**GOAL OF THE EXERCISE**. The line containing "Estimated delivery to" marks the end: extract everything from the first line of the data through that line, exactly, with no pictures.

**EXTRACTED ENTRIES**.

%%

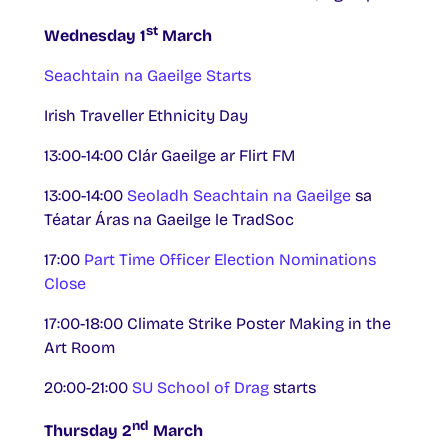
st
Wednesday 1
March
Seachtain na Gaeilge Starts
Irish Traveller Ethnicity Day
13:00-14:00 Clár Gaeilge ar Flirt FM
13:00-14:00
Seoladh Seachtain na Gaeilge
sa
Téatar Áras na Gaeilge le TradSoc
17:00
Part Time Officer Election Nominations
Close
17:00-18:00 Climate Strike Poster Making in the
Art Room
20:00-21:00
SU School of Drag
starts
nd
Thursday 2
March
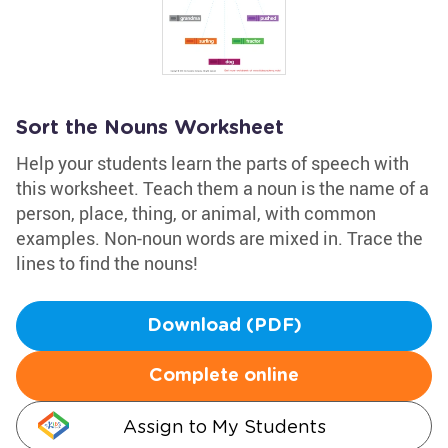
Sort the Nouns Worksheet
Help your students learn the parts of speech with
this worksheet. Teach them a noun is the name of a
person, place, thing, or animal, with common
examples. Non-noun words are mixed in. Trace the
lines to find the nouns!
Download (PDF)
Complete online
Assign to My Students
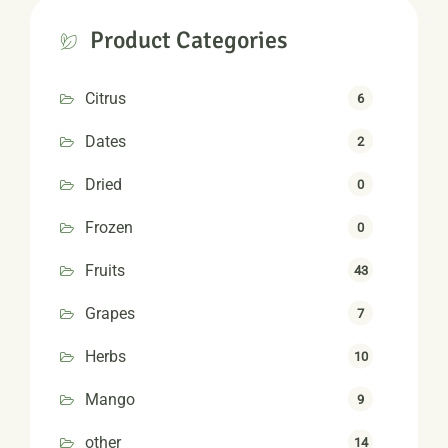
Product Categories
Citrus
6
Dates
2
Dried
0
Frozen
0
Fruits
43
Grapes
7
Herbs
10
Mango
9
other
14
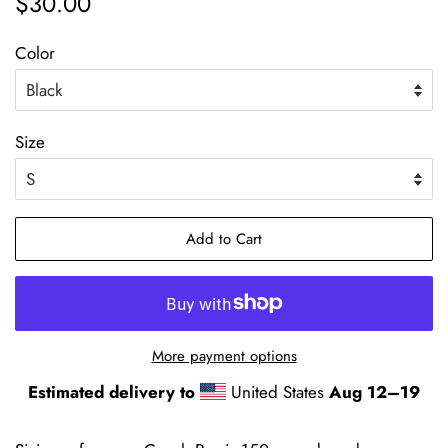
$30.00
price
price
Color
Size
Add to Cart
More payment options
Estimated delivery to
United States
Aug 12⁠–19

%%

**REPLY TO THE TASK**.
st
Wednesday 1
March
Seachtain na Gaeilge Starts
Irish Traveller Ethnicity Day
13:00-14:00 Clár Gaeilge ar Flirt FM
13:00-14:00
Seoladh Seachtain na Gaeilge
sa
Téatar Áras na Gaeilge le TradSoc
17:00
Part Time Officer Election Nominations
Close
17:00-18:00 Climate Strike Poster Making in the
Art Room
20:00-21:00
SU School of Drag
starts
nd
Thursday 2
March
Sort the Nouns Worksheet
Help your students learn the parts of speech with
this worksheet. Teach them a noun is the name of a
person, place, thing, or animal, with common
examples. Non-noun words are mixed in. Trace the
lines to find the nouns!
Download (PDF)
Complete online
Assign to My Students
Product Categories
Citrus
6
Dates
2
Dried
0
Frozen
0
Fruits
43
Grapes
7
Herbs
10
Mango
9
other
14
$30.00
price
price
Color
Size
Add to Cart
More payment options
Estimated delivery to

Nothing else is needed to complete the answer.